By email: Send your request to [email protected] with the subject line "Data Rights Request" and include:

• The right you wish to exercise
• Your account email address
• A brief description of your request

Response time: We will respond to all verified requests within 30 calendar days. In complex cases, we may extend this by an additional 30 days with prior notice.

We will not discriminate against you for exercising your rights.

10. Account and Data Deletion {#account-deletion}

You have the right to delete your account and all associated data at any time. Account deletion is irreversible.

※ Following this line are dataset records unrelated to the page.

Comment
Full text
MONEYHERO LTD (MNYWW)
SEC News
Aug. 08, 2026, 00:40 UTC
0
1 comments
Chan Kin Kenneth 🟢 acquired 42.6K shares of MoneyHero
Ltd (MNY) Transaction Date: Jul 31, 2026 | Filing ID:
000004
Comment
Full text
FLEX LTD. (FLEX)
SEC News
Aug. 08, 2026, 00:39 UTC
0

Method 1: In-App Deletion (Recommended)

1. Open the HelAI app
2. Navigate to Profile
3. Tap Settings
4. Select Delete Account
5. Confirm your decision

Method 2: Email Request

Send an email to [email protected] with the subject line "Account Deletion Request". Include the email address associated with your account. We will process your request within 30 days.

What Gets Deleted

Upon account deletion:

• Firebase account (authentication credentials, email, name) — deleted from Firebase Authentication
• Cloud-synced data — if cloud backup is enabled, all synced workout data and preferences are permanently deleted from our servers
• Local data — we will provide instructions for clearing local data from your device; uninstalling the app removes all locally stored data

Health Data

Health data from Apple Health or Google Health Connect is stored only on your device. It is automatically removed when you uninstall the app. Revoking health permissions from your device settings stops any future data reading.

Exceptions

We may retain minimal records for a limited period where required by law (such as for fraud prevention or tax records). Such retained data will be kept strictly confidential and deleted as soon as legally permitted.

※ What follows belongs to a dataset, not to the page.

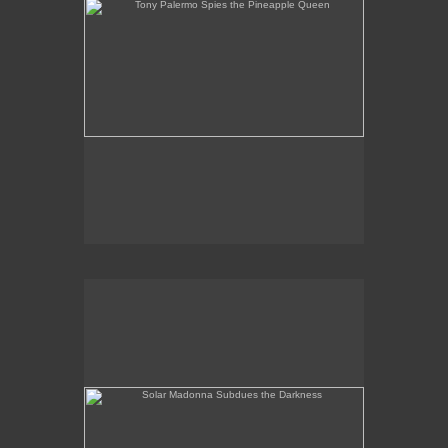
Solar Madonna Subdues the Darkness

11. Children's Privacy {#childrens-privacy}

The Service is intended for users who are 16 years of age or older (global default). We do not knowingly collect personal information from children below this age threshold.

If we become aware that we have collected personal information from someone under the applicable minimum age without appropriate consent, we will delete that information promptly.

Parents or guardians who believe a minor has provided personal information without proper consent may contact us at [email protected].

In certain jurisdictions, the minimum age is higher. See Section L — Minimum Age Requirements by Region for a complete table.

12. International Data Transfers {#international-transfers}

We are based in the Republic of Kazakhstan. Your data may be processed in countries other than your own, including:

• Spain (EU) — Firebase Data Connect and Firebase Authentication are hosted in the europe-southwest1 region
• United States — Google LLC's global infrastructure and Cloudflare's network span the US

We take the following measures to protect your data in international transfers:

• Standard Contractual Clauses (SCCs): Our agreement with Google LLC (Firebase) includes the EU Standard Contractual Clauses approved by the European Commission
• Data Processing Agreements: We have signed data processing agreements with all sub-processors
• Minimal transfer principle: Health data, workout history, camera data, and personal records are not transferred internationally — they stay on your device
• Consent: Where required by your local law (Japan, Turkey, certain other jurisdictions), your use of the Service and acceptance of this policy constitutes your consent to the cross-border transfer of your account data as described

13. Cookies and Website Tracking {#cookies}

We use only essential, strictly necessary data on our website (helai.app):

• Language preference — stored in your browser's localStorage (not a cookie) to remember the language you selected. This is not shared with any third party.
• Cloudflare Turnstile — our contact form uses Cloudflare Turnstile for anti-spam verification. This does not set tracking cookies and does not build a user profile. It is strictly necessary for form security.

We do not use:

• Advertising or tracking cookies
• Third-party analytics cookies
• Social media tracking pixels
• Session recording tools

A cookie consent banner is not displayed because no non-essential cookies are used.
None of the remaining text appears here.